Everyone knows that the French love their butter—they consume some 17 pounds per person annually, the highest consumption in the world—but recently Parisian chefs have fallen head over heels for the beurre of Jean-Yves Bordier, a small Saint Malo-based producer. Bordier makes all his butter in small batches according to old-fashioned methods, using the organic milk of Holstein and Norman cows that graze in the rich pastures outside of Rennes in Brittany.

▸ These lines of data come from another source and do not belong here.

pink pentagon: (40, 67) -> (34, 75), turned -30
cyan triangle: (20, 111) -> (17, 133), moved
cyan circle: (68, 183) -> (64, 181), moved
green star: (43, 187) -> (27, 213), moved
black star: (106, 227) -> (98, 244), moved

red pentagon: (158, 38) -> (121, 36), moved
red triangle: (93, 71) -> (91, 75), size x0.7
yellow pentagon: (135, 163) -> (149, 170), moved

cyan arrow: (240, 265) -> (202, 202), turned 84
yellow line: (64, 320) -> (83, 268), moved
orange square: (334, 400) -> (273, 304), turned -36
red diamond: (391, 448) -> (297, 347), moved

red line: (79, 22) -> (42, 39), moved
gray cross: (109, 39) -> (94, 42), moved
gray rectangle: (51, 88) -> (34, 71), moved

While you'll find Beurre Bordier on the tables of Joel Robuchon, Alain Passard, Alain Ducasse, Guy Savoy and a variety of other starred chefs, the butter maker has developed a following among young chefs like Benoit Bordier (no relation), who uses it as a condiment on cod steak and it shows up at trendy restaurants like Breizh Cafe, a new creperie in Marais. "Bordier's butter is a perfect condiment," says Jerome Bordier. "It has a subtle, distinctive taste that brings out the natural freshness in any produce."

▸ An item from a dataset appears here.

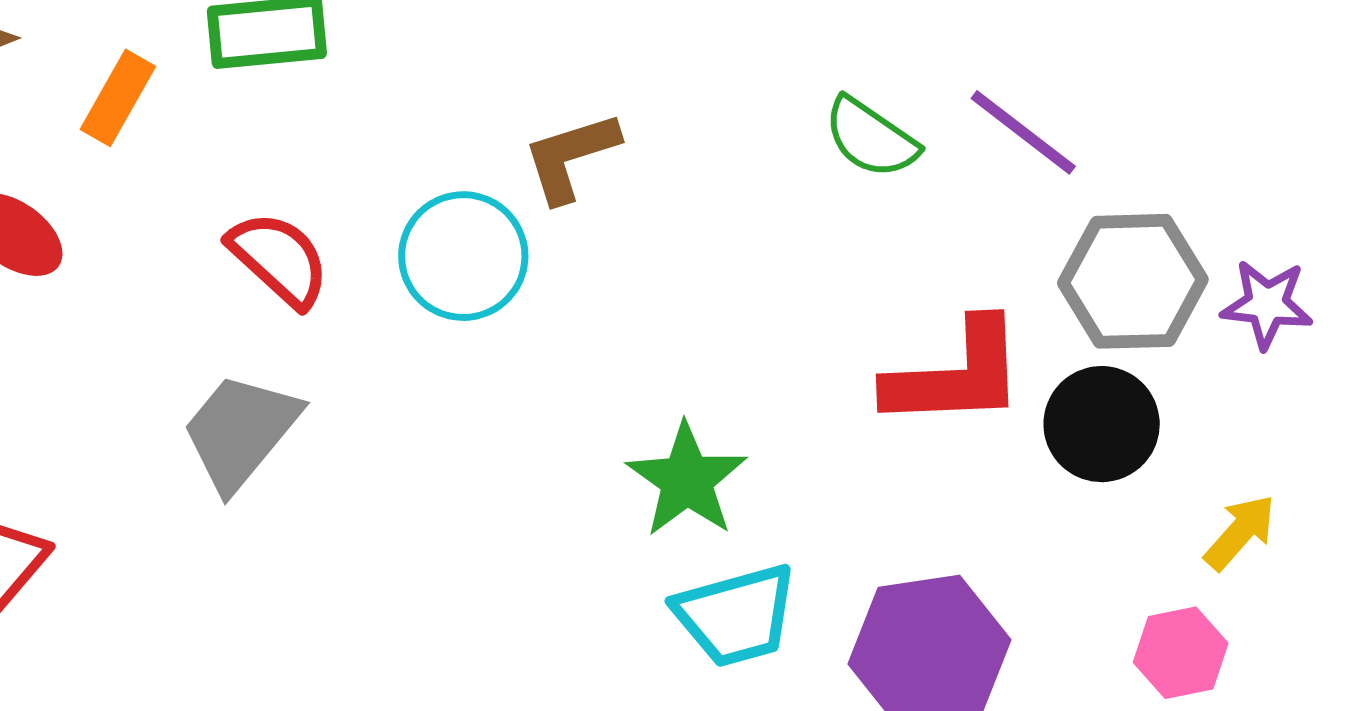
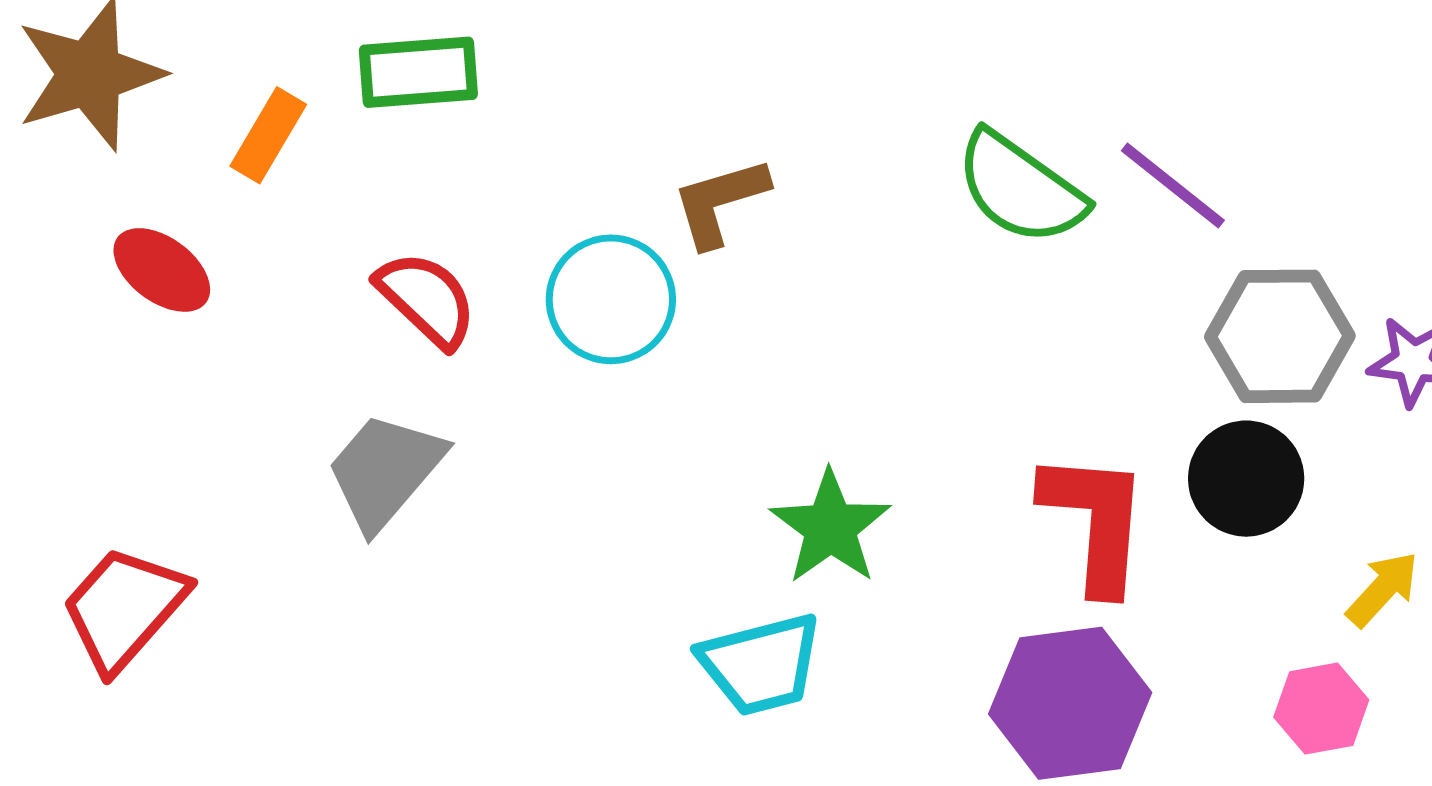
green semicircle: (871, 138) -> (1020, 188), size x1.4
red L-shape: (956, 375) -> (1095, 521), moved, turned -84
cyan trapezoid: (736, 615) -> (761, 664), moved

The secret of Bordier's butter (which comes in versions unicluding unsalted, salted with sea salt, salted with smoked sea salt, and seaweed flavored) is that it's made from cream that has matured for 36 hours and is then churned several times—first for 90 minutes to separate the buttermilk, and then a second time at a slow speed before finally being kneaded extra-slowly with a wooden cylinder at a very slow speed. Bordier butter is available at a limited number of Paris outlets, including the Breizh Cafe and Da Rosa, a small luxury grocer and restaurant in the rue de Seine in Saint Germain.